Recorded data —

++++++

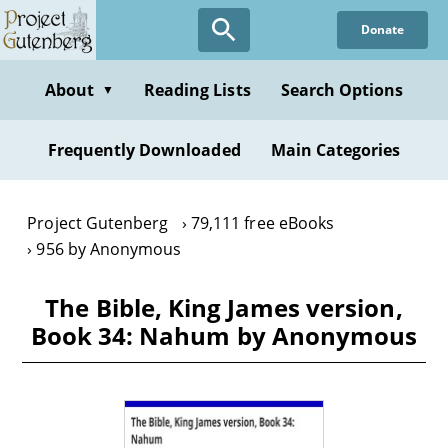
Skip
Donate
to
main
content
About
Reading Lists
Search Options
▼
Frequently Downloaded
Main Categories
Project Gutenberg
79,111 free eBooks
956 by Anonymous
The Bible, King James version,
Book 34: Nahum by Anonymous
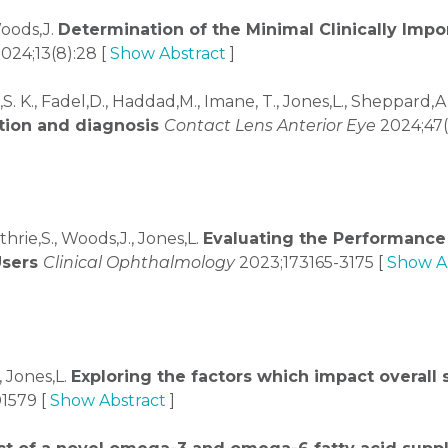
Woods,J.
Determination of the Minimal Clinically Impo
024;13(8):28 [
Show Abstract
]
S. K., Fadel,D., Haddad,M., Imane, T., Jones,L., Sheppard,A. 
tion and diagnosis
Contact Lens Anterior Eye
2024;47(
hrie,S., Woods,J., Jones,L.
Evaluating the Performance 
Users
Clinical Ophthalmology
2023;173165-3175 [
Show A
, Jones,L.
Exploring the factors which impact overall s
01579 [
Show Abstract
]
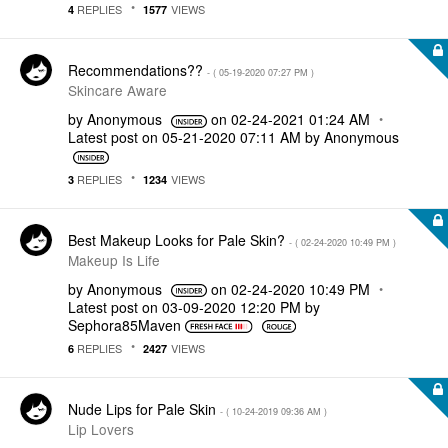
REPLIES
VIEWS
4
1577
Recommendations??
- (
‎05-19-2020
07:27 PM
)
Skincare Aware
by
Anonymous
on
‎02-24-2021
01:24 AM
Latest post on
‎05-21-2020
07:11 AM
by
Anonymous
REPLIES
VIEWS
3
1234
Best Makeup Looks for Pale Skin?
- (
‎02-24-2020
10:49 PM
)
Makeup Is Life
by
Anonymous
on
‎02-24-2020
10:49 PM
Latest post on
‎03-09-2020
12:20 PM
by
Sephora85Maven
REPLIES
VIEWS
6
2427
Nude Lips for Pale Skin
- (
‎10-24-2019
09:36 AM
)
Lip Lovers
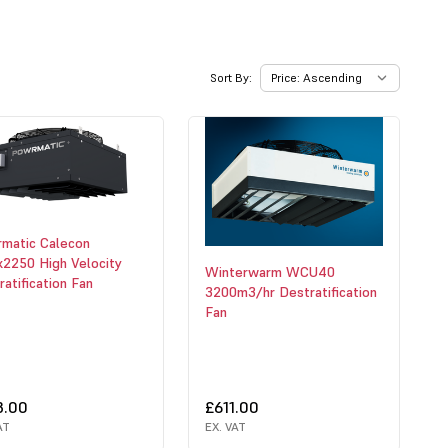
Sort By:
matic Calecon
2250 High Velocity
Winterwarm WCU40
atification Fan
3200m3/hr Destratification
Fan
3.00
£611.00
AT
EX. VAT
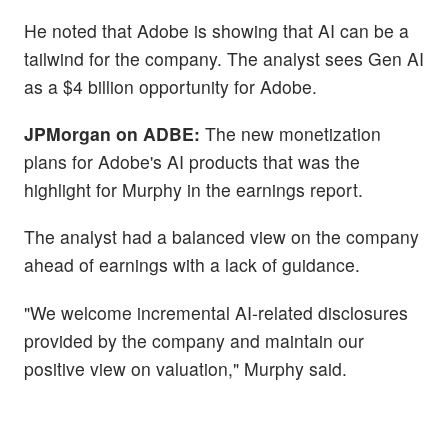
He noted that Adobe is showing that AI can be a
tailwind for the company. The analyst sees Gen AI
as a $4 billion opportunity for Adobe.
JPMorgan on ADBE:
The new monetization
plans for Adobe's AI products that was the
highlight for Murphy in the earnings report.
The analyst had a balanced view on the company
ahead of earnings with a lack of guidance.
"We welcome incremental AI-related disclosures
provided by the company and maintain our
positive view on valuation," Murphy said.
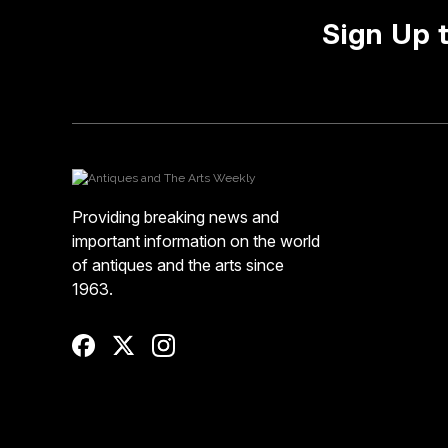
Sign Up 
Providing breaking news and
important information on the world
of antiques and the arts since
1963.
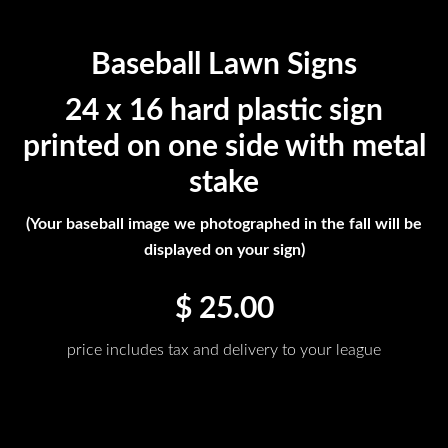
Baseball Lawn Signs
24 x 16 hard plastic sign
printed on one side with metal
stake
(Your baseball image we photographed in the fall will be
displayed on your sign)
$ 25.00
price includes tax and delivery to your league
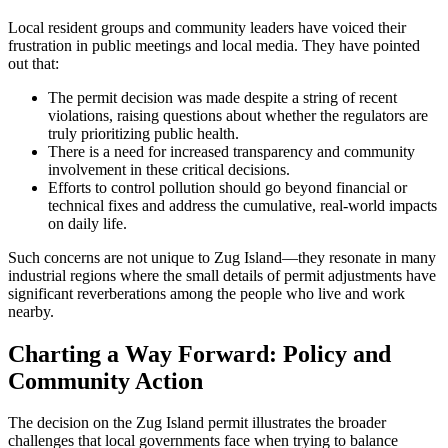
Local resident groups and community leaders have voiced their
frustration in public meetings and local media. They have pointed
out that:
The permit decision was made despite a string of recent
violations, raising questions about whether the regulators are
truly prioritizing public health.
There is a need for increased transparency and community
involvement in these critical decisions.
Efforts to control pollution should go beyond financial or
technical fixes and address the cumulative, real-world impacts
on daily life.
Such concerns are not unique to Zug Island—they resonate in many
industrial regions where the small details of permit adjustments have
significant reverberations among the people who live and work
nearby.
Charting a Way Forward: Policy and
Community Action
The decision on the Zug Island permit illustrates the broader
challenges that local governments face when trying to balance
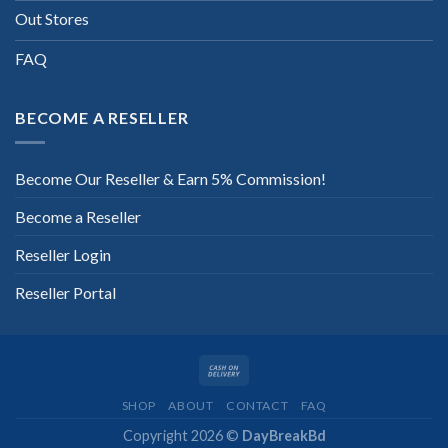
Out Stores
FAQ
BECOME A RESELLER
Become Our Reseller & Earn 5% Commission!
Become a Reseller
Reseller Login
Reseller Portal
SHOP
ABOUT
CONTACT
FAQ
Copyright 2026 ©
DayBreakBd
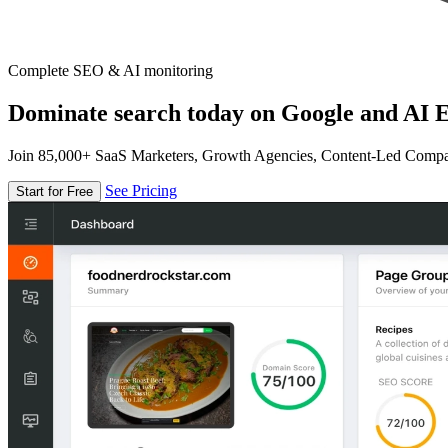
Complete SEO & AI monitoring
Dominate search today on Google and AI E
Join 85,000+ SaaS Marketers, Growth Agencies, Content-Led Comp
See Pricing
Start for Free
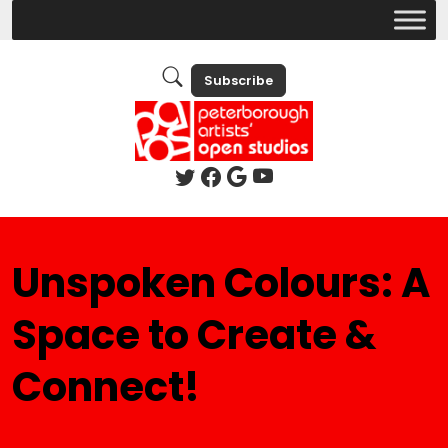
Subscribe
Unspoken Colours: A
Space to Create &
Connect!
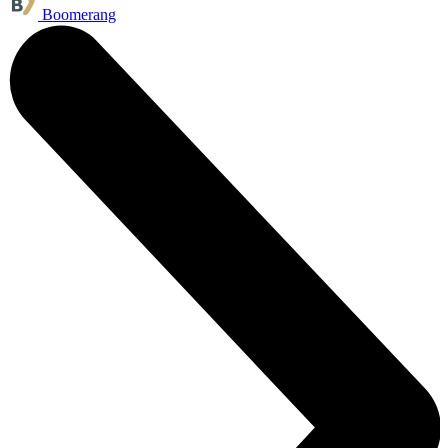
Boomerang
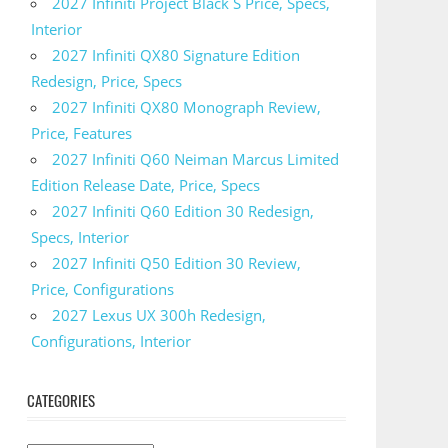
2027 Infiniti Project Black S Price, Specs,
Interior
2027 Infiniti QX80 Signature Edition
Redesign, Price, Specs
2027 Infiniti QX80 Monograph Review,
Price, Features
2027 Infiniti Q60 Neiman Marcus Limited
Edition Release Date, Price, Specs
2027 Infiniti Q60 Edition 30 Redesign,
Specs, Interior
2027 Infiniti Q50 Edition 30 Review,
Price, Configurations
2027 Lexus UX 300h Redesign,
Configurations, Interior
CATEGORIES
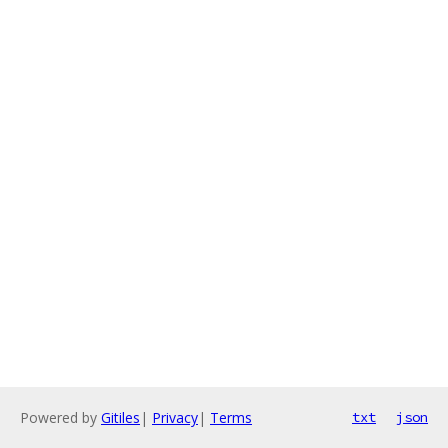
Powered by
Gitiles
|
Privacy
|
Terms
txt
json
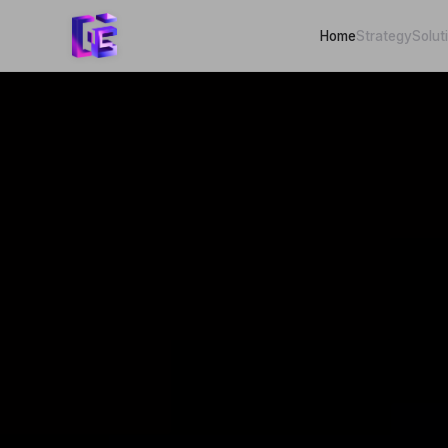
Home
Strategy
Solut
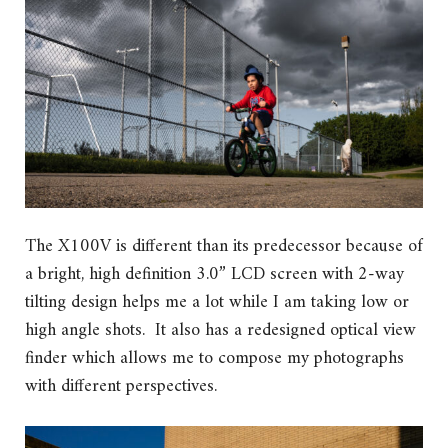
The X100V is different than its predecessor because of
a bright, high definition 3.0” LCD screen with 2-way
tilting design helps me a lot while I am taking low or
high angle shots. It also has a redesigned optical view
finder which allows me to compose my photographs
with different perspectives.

++++++

EXERCISE REQUIREMENTS — Output the entries verbatim but drop the images.

OUTPUT —
Skip
Donate
to
main
content
About
Reading Lists
Search Options
▼
Frequently Downloaded
Main Categories
Project Gutenberg
79,111 free eBooks
956 by Anonymous
The Bible, King James version,
Book 34: Nahum by Anonymous
Woods,J.
Determination of the Minimal Clinically Impo
024;13(8):28 [
Show Abstract
]
S. K., Fadel,D., Haddad,M., Imane, T., Jones,L., Sheppard,A. 
tion and diagnosis
Contact Lens Anterior Eye
2024;47(
hrie,S., Woods,J., Jones,L.
Evaluating the Performance 
Users
Clinical Ophthalmology
2023;173165-3175 [
Show A
, Jones,L.
Exploring the factors which impact overall s
01579 [
Show Abstract
]
REPLIES
VIEWS
4
1577
Recommendations??
- (
‎05-19-2020
07:27 PM
)
Skincare Aware
by
Anonymous
on
‎02-24-2021
01:24 AM
Latest post on
‎05-21-2020
07:11 AM
by
Anonymous
REPLIES
VIEWS
3
1234
Best Makeup Looks for Pale Skin?
- (
‎02-24-2020
10:49 PM
)
Makeup Is Life
by
Anonymous
on
‎02-24-2020
10:49 PM
Latest post on
‎03-09-2020
12:20 PM
by
Sephora85Maven
REPLIES
VIEWS
6
2427
Nude Lips for Pale Skin
- (
‎10-24-2019
09:36 AM
)
Lip Lovers
Sort By:
matic Calecon
2250 High Velocity
Winterwarm WCU40
atification Fan
3200m3/hr Destratification
Fan
3.00
£611.00
AT
EX. VAT
He noted that Adobe is showing that AI can be a
tailwind for the company. The analyst sees Gen AI
as a $4 billion opportunity for Adobe.
JPMorgan on ADBE:
The new monetization
plans for Adobe's AI products that was the
highlight for Murphy in the earnings report.
The analyst had a balanced view on the company
ahead of earnings with a lack of guidance.
"We welcome incremental AI-related disclosures
provided by the company and maintain our
positive view on valuation," Murphy said.
Sign Up 
Providing breaking news and
important information on the world
of antiques and the arts since
1963.
Baseball Lawn Signs
24 x 16 hard plastic sign
printed on one side with metal
stake
(Your baseball image we photographed in the fall will be
displayed on your sign)
$ 25.00
price includes tax and delivery to your league
Local resident groups and community leaders have voiced their
frustration in public meetings and local media. They have pointed
out that:
The permit decision was made despite a string of recent
violations, raising questions about whether the regulators are
truly prioritizing public health.
There is a need for increased transparency and community
involvement in these critical decisions.
Efforts to control pollution should go beyond financial or
technical fixes and address the cumulative, real-world impacts
on daily life.
Such concerns are not unique to Zug Island—they resonate in many
industrial regions where the small details of permit adjustments have
significant reverberations among the people who live and work
nearby.
Charting a Way Forward: Policy and
Community Action
The decision on the Zug Island permit illustrates the broader
challenges that local governments face when trying to balance
Out Stores
FAQ
BECOME A RESELLER
Become Our Reseller & Earn 5% Commission!
Become a Reseller
Reseller Login
Reseller Portal
SHOP
ABOUT
CONTACT
FAQ
Copyright 2026 ©
DayBreakBd
Complete SEO & AI monitoring
Dominate search today on Google and AI E
Join 85,000+ SaaS Marketers, Growth Agencies, Content-Led Comp
See Pricing
Start for Free
Subscribe
Unspoken Colours: A
Space to Create &
Connect!
Boomerang
2027 Infiniti Project Black S Price, Specs,
Interior
2027 Infiniti QX80 Signature Edition
Redesign, Price, Specs
2027 Infiniti QX80 Monograph Review,
Price, Features
2027 Infiniti Q60 Neiman Marcus Limited
Edition Release Date, Price, Specs
2027 Infiniti Q60 Edition 30 Redesign,
Specs, Interior
2027 Infiniti Q50 Edition 30 Review,
Price, Configurations
2027 Lexus UX 300h Redesign,
Configurations, Interior
CATEGORIES
Powered by
Gitiles
|
Privacy
|
Terms
txt
json
Home
Strategy
Solut
The X100V is different than its predecessor because of
a bright, high definition 3.0” LCD screen with 2-way
tilting design helps me a lot while I am taking low or
high angle shots. It also has a redesigned optical view
finder which allows me to compose my photographs
with different perspectives.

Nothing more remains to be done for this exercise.